Ms Ui Bhriain said that the voices of the majority of parents were being ignored in the debate surrounding abortion for babies with disabilities, and that the rally was providing these families with a voice.
“We’re seeking to support families who need compassion and real help, and both governments, North and South, must listen to parents in these situations who want a better answer than abortion,” she added.
Dana Rosemary Scallon told the crowd that there existed a “secular humanist global agenda which has no resection for the sovereignty of nations” and which sought to bring in widespread abortion. “We must stand up for life,” she said.
Abortion is legal in Northern Ireland where “it is necessary to preserve the life of the woman or there is a risk of real and serious adverse effect on her physical or mental health, which is either long term or permanent”. About 40 such legal abortions take place in Northern Ireland each year.

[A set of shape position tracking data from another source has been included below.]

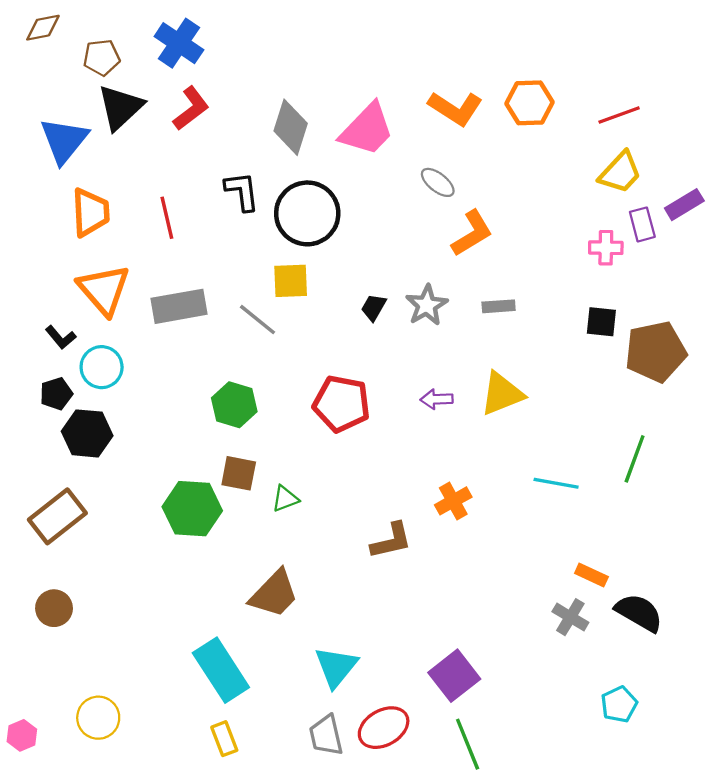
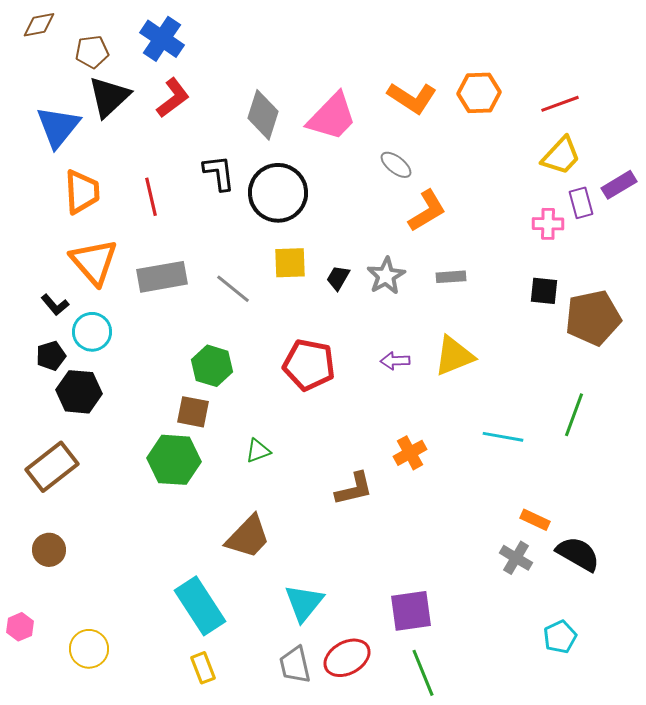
yellow square: (291, 281) -> (290, 263), moved
brown square: (239, 473) -> (193, 412), moved
purple square: (454, 676) -> (411, 611), turned 30
pink hexagon: (22, 735) -> (20, 627), moved

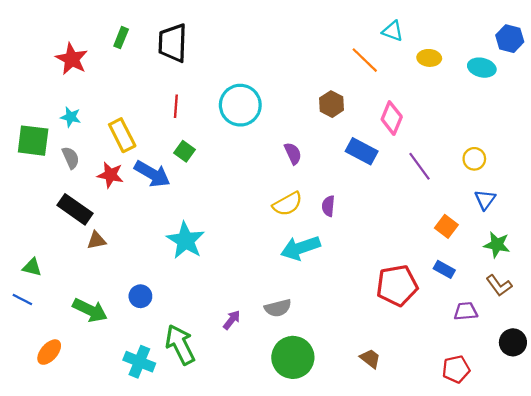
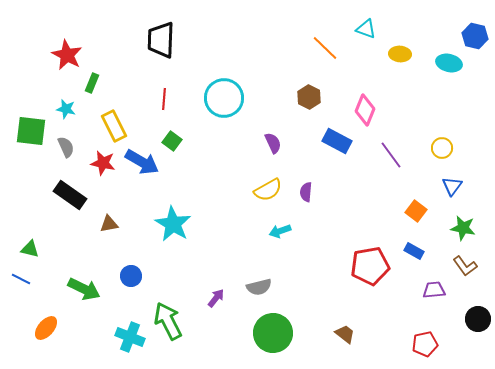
green rectangle: (121, 38) -> (92, 83), moved
orange line: (365, 60) -> (325, 48), moved
brown triangle: (96, 240) -> (109, 224), moved
cyan arrow: (300, 248) -> (280, 231), size x0.6

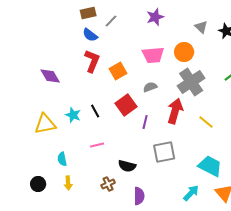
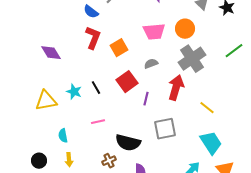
yellow line: (206, 122) -> (207, 108), moved
black semicircle: (127, 166) -> (128, 143), size x1.4
cyan trapezoid: (210, 166) -> (211, 143), turned 30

The abortion issue came to public prominence again last year after two women, one carrying twins, disclosed that their babies had anencephaly and that under Northern Ireland law they could not have abortions in the North. With anencephaly there is an absence of a major part of the brain, skull and scalp in the foetus. Babies are stillborn or usually die within a few hours or days.
They appealed to the Minister for Health to change the law in such cases of fatal foetal abnormality.
Mr Ford is examining whether the law should be changed to allow for abortion in cases of fatal foetal abnormality and also in cases of rape and incest.